ACTIVITY: Filter the entries below, keeping only lines with the word "проводили".

RECORDS TO PROCESS:
○ ○ ○ ○
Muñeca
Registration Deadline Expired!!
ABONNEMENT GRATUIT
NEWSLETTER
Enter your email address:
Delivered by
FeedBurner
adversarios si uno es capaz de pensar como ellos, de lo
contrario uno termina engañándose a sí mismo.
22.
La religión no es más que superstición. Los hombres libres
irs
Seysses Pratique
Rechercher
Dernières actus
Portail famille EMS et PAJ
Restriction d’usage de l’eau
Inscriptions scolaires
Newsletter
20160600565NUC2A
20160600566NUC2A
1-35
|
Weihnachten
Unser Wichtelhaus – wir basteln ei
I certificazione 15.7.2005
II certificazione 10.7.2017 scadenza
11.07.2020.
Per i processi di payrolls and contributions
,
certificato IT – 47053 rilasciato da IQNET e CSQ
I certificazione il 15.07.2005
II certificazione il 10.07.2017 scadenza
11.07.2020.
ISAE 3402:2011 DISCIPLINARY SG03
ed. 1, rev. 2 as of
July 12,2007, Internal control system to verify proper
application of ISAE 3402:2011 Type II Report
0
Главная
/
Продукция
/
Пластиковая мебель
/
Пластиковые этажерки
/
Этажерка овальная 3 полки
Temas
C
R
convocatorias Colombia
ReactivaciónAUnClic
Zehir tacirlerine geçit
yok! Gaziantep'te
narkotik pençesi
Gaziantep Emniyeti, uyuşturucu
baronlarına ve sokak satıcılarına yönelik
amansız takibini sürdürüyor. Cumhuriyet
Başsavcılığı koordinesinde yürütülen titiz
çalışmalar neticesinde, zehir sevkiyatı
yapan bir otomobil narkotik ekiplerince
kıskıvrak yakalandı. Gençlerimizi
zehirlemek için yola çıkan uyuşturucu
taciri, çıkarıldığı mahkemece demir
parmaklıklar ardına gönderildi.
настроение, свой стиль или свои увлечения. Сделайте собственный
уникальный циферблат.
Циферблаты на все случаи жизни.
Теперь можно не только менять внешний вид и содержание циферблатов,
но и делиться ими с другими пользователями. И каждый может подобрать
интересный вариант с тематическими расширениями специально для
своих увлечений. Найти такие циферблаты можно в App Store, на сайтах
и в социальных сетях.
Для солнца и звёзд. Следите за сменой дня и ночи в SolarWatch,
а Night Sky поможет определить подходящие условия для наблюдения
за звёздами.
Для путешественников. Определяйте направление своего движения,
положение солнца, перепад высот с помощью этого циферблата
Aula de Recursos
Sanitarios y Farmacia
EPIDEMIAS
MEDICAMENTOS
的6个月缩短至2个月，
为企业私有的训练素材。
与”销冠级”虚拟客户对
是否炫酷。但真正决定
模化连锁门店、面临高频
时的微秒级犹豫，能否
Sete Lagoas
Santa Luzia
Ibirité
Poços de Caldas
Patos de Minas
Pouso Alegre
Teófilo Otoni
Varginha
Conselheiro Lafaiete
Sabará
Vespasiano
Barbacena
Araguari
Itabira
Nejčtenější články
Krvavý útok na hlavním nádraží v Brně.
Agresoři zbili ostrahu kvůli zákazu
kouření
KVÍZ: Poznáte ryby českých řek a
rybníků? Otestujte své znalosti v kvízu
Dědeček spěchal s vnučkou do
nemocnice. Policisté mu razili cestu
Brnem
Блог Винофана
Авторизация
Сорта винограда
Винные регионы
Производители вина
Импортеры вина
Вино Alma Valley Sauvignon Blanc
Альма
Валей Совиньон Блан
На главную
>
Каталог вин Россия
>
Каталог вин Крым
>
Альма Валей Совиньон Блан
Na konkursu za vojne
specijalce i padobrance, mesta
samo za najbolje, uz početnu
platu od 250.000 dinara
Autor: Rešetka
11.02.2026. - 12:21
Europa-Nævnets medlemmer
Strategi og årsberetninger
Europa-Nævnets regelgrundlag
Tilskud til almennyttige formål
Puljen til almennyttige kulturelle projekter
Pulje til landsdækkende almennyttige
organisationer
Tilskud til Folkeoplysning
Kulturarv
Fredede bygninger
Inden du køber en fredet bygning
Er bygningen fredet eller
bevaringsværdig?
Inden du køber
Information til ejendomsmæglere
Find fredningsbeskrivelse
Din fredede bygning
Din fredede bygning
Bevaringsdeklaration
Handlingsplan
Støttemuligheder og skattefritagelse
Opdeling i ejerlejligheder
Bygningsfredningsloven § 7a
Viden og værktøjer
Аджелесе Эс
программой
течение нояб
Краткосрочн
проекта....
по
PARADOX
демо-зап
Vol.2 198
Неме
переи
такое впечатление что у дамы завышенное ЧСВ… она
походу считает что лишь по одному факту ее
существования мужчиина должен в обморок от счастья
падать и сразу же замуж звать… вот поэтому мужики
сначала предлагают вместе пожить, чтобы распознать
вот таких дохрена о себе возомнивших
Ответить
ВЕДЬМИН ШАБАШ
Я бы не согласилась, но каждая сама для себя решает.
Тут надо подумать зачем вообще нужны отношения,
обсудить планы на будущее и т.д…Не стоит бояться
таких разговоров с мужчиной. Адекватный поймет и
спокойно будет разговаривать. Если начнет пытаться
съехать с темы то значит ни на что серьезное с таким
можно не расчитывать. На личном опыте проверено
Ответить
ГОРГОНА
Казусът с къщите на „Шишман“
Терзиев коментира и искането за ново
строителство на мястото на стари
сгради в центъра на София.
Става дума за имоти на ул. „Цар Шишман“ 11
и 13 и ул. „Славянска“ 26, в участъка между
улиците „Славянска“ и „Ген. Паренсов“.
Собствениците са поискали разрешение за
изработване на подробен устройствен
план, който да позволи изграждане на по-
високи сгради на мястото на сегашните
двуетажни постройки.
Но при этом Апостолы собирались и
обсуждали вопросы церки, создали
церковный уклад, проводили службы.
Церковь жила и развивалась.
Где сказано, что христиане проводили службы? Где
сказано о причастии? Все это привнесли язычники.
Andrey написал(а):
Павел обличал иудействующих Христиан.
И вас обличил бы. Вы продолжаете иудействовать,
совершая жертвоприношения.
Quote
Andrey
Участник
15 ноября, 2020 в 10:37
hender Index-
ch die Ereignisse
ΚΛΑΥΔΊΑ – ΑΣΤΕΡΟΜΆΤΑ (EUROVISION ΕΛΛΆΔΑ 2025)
○ ○ ○ ○
ANSWER FOR THE TASK:
церковный уклад, проводили службы.
Где сказано, что христиане проводили службы? Где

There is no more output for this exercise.